Benefits of DNA storage over data centers

Humans generate over 2 x 1018 bytes of data every day. Your every post, google search, blog, and upload creates new bits of data, and all of this data is stored in data centers located around the globe.  

Data centers are large facilities that comprise numerous data servers. They cover a huge land mass and constantly consume large amounts of electricity. The study authors claim that DNA can reduce both the land and power usage required to store data. 

This is because DNA offers high storage density; one gram of DNA would be enough to store data amounting to 215 million GBs. According to an estimate, the total data that humanity has produced so far can be put inside DNA segments stacked in a room. 

Moreover, while current data servers need to be upgraded in time and can only preserve the data for 10, 20, or 50 years, DNA can keep your content intact for millions of years. Also, DNA can be kept in facilities that will require significantly low power demands compared to data servers.   
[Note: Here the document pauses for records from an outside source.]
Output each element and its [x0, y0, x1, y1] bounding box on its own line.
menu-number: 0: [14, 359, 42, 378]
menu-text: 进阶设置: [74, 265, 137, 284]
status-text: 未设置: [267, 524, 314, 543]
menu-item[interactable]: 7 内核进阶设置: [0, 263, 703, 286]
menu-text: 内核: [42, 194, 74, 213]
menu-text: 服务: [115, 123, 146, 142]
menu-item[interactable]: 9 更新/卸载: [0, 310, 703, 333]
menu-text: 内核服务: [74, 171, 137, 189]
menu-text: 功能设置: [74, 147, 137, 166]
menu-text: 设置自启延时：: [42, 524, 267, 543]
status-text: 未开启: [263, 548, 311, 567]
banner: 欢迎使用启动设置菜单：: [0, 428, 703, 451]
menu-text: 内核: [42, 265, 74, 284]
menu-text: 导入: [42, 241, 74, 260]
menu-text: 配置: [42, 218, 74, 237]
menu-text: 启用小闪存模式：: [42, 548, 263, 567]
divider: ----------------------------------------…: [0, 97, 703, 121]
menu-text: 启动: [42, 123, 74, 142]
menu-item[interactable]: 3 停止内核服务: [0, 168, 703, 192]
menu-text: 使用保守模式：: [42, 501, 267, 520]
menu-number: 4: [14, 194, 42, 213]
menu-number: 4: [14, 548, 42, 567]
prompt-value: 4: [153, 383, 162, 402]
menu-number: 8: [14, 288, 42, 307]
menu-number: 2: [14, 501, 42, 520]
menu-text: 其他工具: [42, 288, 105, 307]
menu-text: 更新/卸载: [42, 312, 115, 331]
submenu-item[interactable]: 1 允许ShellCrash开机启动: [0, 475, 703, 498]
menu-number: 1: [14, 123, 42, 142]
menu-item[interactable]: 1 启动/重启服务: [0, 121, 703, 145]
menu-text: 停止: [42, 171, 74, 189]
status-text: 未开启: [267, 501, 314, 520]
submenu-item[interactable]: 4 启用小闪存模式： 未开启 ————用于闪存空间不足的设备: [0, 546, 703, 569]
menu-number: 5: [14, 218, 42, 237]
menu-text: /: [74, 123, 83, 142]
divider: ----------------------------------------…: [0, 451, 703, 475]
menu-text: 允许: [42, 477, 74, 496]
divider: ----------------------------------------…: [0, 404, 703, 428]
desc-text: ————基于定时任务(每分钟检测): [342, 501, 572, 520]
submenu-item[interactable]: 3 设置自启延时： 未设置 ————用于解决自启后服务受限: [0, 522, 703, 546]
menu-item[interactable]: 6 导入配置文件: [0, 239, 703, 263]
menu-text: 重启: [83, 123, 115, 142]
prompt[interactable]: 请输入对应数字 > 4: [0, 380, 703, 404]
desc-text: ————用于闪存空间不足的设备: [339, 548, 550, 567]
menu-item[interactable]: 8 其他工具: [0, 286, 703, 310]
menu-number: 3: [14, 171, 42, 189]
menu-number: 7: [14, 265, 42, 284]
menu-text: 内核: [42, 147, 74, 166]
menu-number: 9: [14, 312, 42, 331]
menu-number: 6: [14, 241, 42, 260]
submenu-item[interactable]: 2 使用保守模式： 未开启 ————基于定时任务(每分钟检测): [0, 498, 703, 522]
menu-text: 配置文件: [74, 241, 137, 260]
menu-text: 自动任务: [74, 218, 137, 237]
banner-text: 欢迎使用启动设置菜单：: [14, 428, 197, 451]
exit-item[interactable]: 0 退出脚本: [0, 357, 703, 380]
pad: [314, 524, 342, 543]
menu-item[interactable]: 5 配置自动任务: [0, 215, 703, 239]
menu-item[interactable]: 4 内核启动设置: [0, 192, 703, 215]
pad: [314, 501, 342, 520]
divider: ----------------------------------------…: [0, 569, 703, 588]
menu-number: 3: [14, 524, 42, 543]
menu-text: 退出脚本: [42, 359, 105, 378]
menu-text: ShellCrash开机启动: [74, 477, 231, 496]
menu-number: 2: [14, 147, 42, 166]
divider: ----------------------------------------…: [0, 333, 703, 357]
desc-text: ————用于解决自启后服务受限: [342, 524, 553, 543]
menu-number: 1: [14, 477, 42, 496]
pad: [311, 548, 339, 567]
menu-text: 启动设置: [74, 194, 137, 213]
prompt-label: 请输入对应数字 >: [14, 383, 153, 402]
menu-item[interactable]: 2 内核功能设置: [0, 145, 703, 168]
All these factors make DNA storage a very promising technology. Hopefully, further research will bring down the cost of DNA synthesis and take this approach mainstream.  
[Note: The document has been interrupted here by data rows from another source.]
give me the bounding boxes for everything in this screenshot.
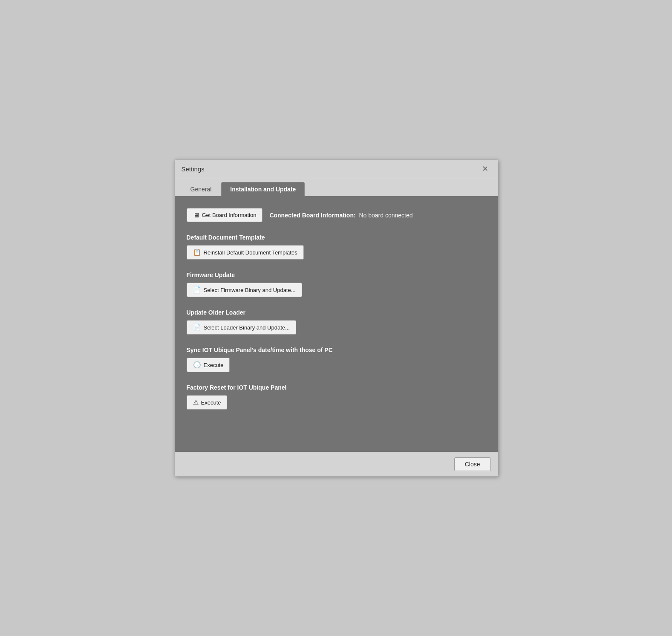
dialog-title: Settings [182, 165, 205, 173]
select-loader-binary-button[interactable]: 📄 Select Loader Binary and Update... [187, 320, 296, 335]
select-firmware-binary-button[interactable]: 📄 Select Firmware Binary and Update... [187, 283, 302, 297]
section-label-firmware: Firmware Update [187, 272, 486, 278]
tabs-bar: General Installation and Update [175, 178, 498, 196]
reinstall-default-templates-button[interactable]: 📋 Reinstall Default Document Templates [187, 245, 304, 260]
tab-content-installation: 🖥 Get Board Information Connected Board … [175, 196, 498, 452]
section-label-factory-reset: Factory Reset for IOT Ubique Panel [187, 384, 486, 391]
board-icon: 🖥 [193, 211, 199, 219]
warning-icon: ⚠ [193, 399, 199, 406]
board-info-status: Connected Board Information: No board co… [269, 212, 412, 219]
factory-reset-execute-button[interactable]: ⚠ Execute [187, 395, 228, 410]
tab-installation-and-update[interactable]: Installation and Update [221, 182, 305, 197]
footer-close-button[interactable]: Close [454, 457, 491, 471]
section-label-default-doc: Default Document Template [187, 234, 486, 241]
dialog-footer: Close [175, 452, 498, 476]
section-firmware-update: Firmware Update 📄 Select Firmware Binary… [187, 272, 486, 297]
sync-datetime-execute-button[interactable]: 🕓 Execute [187, 358, 230, 372]
tab-general[interactable]: General [182, 182, 221, 197]
dialog-titlebar: Settings ✕ [175, 160, 498, 178]
section-label-loader: Update Older Loader [187, 309, 486, 316]
section-factory-reset: Factory Reset for IOT Ubique Panel ⚠ Exe… [187, 384, 486, 410]
section-sync-datetime: Sync IOT Ubique Panel's date/time with t… [187, 347, 486, 372]
loader-icon: 📄 [193, 324, 201, 331]
section-label-sync: Sync IOT Ubique Panel's date/time with t… [187, 347, 486, 353]
settings-dialog: Settings ✕ General Installation and Upda… [174, 159, 498, 477]
clock-icon: 🕓 [193, 361, 201, 369]
section-default-document-template: Default Document Template 📋 Reinstall De… [187, 234, 486, 260]
document-icon: 📋 [193, 249, 201, 256]
get-board-info-button[interactable]: 🖥 Get Board Information [187, 208, 263, 222]
section-update-older-loader: Update Older Loader 📄 Select Loader Bina… [187, 309, 486, 335]
firmware-icon: 📄 [193, 286, 201, 294]
dialog-close-button[interactable]: ✕ [479, 164, 491, 173]
board-info-row: 🖥 Get Board Information Connected Board … [187, 208, 486, 222]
The study was published in the journal Nature Nanotechnology

Study Abstract:

DNA has emerged as an attractive medium for archival data storage due to its durability and high information density. Scalable parallel random access to information is a desirable property of any storage system. For DNA-based storage systems, however, this still needs to be robustly established. Here we report on a thermoconfined polymerase chain reaction, which enables multiplexed, repeated random access to compartmentalized DNA files. The strategy is based on localizing biotin-functionalized oligonucleotides inside thermoresponsive, semipermeable microcapsules. At low temperatures, microcapsules are permeable to enzymes, primers and amplified products, whereas at high temperatures, membrane collapse prevents molecular crosstalk during amplification. Our data show that the platform outperforms non-compartmentalized DNA storage compared with repeated random access and reduces amplification bias tenfold during multiplex polymerase chain reaction. Using fluorescent sorting, we also demonstrate sample pooling and data retrieval by microcapsule barcoding. Therefore, the thermoresponsive microcapsule technology offers a scalable, sequence-agnostic approach for repeated random access to archival DNA files.